El riesgo hoy –a veces ya no es riesgo, sino una constatación de lo que sucede- es que al “modernizar” la teología para adaptarse al mundo se ha vaciado la misma fe, se ha cambiado, se ha despojado de su ser: ya no es la fe eclesial, sino un catálogo de proposiciones secularizadas ajenas a la Tradición y al sentir de la Iglesia.
“La verdad cristiana sufre hoy sacudidas y crisis tremendas. Incapaces de soportar la enseñanza del magisterio, puesto por Cristo para tutelar y desplegar lógicamente su doctrina, que es la de Dios, unos buscan una fe fácil a la que vacían, no obstante ser ella la fe íntegra y verdadera, de aquellas verdades que no parecen aceptables por la mentalidad moderna; y eligen según su propio talento una verdad cualquiera considerada admisible; otros buscan una nueva fe, especialmente en lo tocante a la Iglesia, tratando de adaptarla a las ideas de la sociología moderna y de la historia profana (y repitiendo así el error de otros tiempos consistente en modelar la estructura canónica de la Iglesia de acuerdo con las instituciones históricas en vigor); otros querrían entregarse a una fe puramente naturalista y filantrópica, a una fe utilitaria aunque quizá basada en valores reales de la fe auténtica: los de la caridad, erigiéndola en culto del hombre y descuidando su valor primero, el del amor y el culto de Dios; otros, finalmente, llevados por una cierta desconfianza frente a las exigencias dogmáticas de la fe, con el pretexto del pluralismo que permite estudiar las inagotables riquezas de las verdades divinas y expresarlas con lenguaje y mentalidades diversas, querrían legitimar expresiones ambiguas e inciertas de la fe, contentarse con su búsqueda para evitar su afirmación, preguntar a la opinión de los fieles qué es lo que quieren creer atribuyéndoles un discutible carisma de competencia y de experiencia que pone la verdad de la fe en peligro de ser víctima de los antojos más extraños y más volubles.

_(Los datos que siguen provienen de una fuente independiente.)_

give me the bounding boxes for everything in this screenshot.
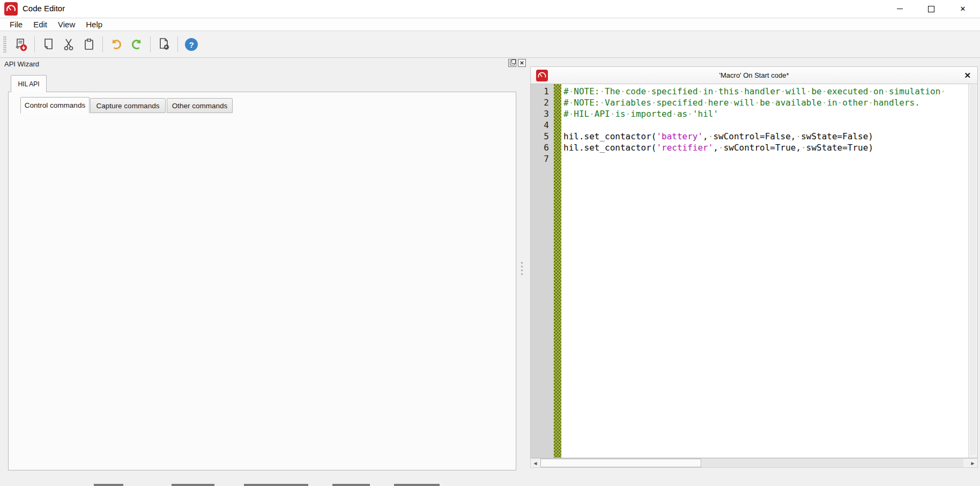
code-lines[interactable]: #·NOTE:·The·code·specified·in·this·handl… bbox=[563, 84, 968, 458]
apply-code-icon bbox=[13, 37, 28, 52]
fold-margin bbox=[554, 84, 561, 458]
undo-icon bbox=[109, 37, 124, 52]
dock-float-button[interactable] bbox=[508, 59, 516, 67]
menu-bar: File Edit View Help bbox=[0, 18, 980, 31]
apply-code-button[interactable] bbox=[11, 34, 31, 55]
minimize-button[interactable] bbox=[887, 0, 912, 18]
menu-edit[interactable]: Edit bbox=[28, 18, 53, 31]
window-title: Code Editor bbox=[23, 4, 65, 13]
menu-view[interactable]: View bbox=[53, 18, 80, 31]
app-logo-icon bbox=[4, 2, 18, 16]
code-settings-button[interactable] bbox=[154, 34, 174, 55]
dock-title: API Wizard bbox=[4, 60, 39, 68]
cut-button[interactable] bbox=[58, 34, 79, 55]
dock-float-icon bbox=[510, 61, 515, 65]
toolbar-drag-handle[interactable] bbox=[3, 36, 6, 53]
api-wizard-panel bbox=[8, 92, 516, 470]
copy-button[interactable] bbox=[38, 34, 58, 55]
scrollbar-thumb[interactable] bbox=[540, 459, 701, 467]
cutoff-artifact bbox=[172, 484, 214, 486]
redo-button[interactable] bbox=[127, 34, 147, 55]
toolbar: ? bbox=[0, 32, 980, 58]
maximize-icon bbox=[928, 6, 934, 12]
undo-button[interactable] bbox=[106, 34, 127, 55]
paste-button[interactable] bbox=[79, 34, 99, 55]
tab-hil-api[interactable]: HIL API bbox=[11, 75, 47, 92]
editor-title: 'Macro' On Start code* bbox=[531, 71, 977, 79]
toolbar-separator bbox=[150, 36, 151, 53]
menu-help[interactable]: Help bbox=[80, 18, 108, 31]
code-editor[interactable]: 1234567 #·NOTE:·The·code·specified·in·th… bbox=[530, 84, 978, 458]
cutoff-artifact bbox=[394, 484, 440, 486]
menu-file[interactable]: File bbox=[4, 18, 28, 31]
paste-icon bbox=[82, 38, 96, 51]
dock-close-icon: ✕ bbox=[519, 61, 524, 66]
app-window: Code Editor ✕ File Edit View Help bbox=[0, 0, 980, 486]
cutoff-artifact bbox=[244, 484, 308, 486]
cut-icon bbox=[62, 38, 76, 51]
toolbar-separator bbox=[102, 36, 103, 53]
editor-vscrollbar[interactable] bbox=[968, 84, 977, 458]
editor-hscrollbar[interactable]: ◄ ► bbox=[530, 458, 978, 468]
redo-icon bbox=[129, 37, 144, 52]
help-icon: ? bbox=[185, 38, 198, 51]
toolbar-separator bbox=[34, 36, 35, 53]
cutoff-artifact bbox=[332, 484, 370, 486]
editor-close-button[interactable]: ✕ bbox=[964, 71, 971, 80]
help-button[interactable]: ? bbox=[181, 34, 202, 55]
tab-control-commands[interactable]: Control commands bbox=[20, 97, 90, 114]
close-icon: ✕ bbox=[960, 5, 966, 13]
minimize-icon bbox=[897, 9, 903, 9]
tab-capture-commands[interactable]: Capture commands bbox=[90, 98, 166, 113]
scroll-right-icon[interactable]: ► bbox=[968, 459, 977, 467]
editor-header[interactable]: 'Macro' On Start code* ✕ bbox=[530, 66, 978, 84]
line-number-gutter: 1234567 bbox=[531, 84, 554, 458]
line-numbers: 1234567 bbox=[531, 84, 554, 165]
macro-file-icon bbox=[536, 70, 548, 81]
maximize-button[interactable] bbox=[919, 0, 944, 18]
toolbar-separator bbox=[177, 36, 178, 53]
copy-icon bbox=[41, 38, 55, 51]
title-bar: Code Editor ✕ bbox=[0, 0, 980, 18]
splitter-handle[interactable] bbox=[519, 260, 524, 277]
dock-close-button[interactable]: ✕ bbox=[518, 59, 526, 67]
cutoff-artifact bbox=[94, 484, 123, 486]
code-settings-icon bbox=[157, 37, 172, 52]
close-button[interactable]: ✕ bbox=[951, 0, 975, 18]
tab-other-commands[interactable]: Other commands bbox=[167, 98, 233, 113]
scroll-left-icon[interactable]: ◄ bbox=[531, 459, 540, 467]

Todo esto sucede cuando no se acepta el magisterio de la Iglesia con el que el Señor quiso proteger las verdades de la fe” (Pablo VI, Audiencia general, 20-mayo-1970).
La verdadera teología recibe su aliento vital de la Tradición y está abierta, a la vez, al pensamiento contemporáneo; se enmarca en el cuadro de la Iglesia, sin salirse de ahí, para proponer la Verdad, mas mezclada con el pensamiento secular, se vuelve sal que no sala, luz que no ilumina y se va apagando dejando a los hombres perdidos en el camino.
La verdadera teología recibe su aliento vital de la Tradición y está abierta, a la vez, al pensamiento contemporáneo; se enmarca en el cuadro de la Iglesia, sin salirse de ahí, para proponer la Verdad, mas mezclada con el pensamiento secular, se vuelve sal que no sala, luz que no ilumina y se va apagando dejando a los hombres perdidos en el camino.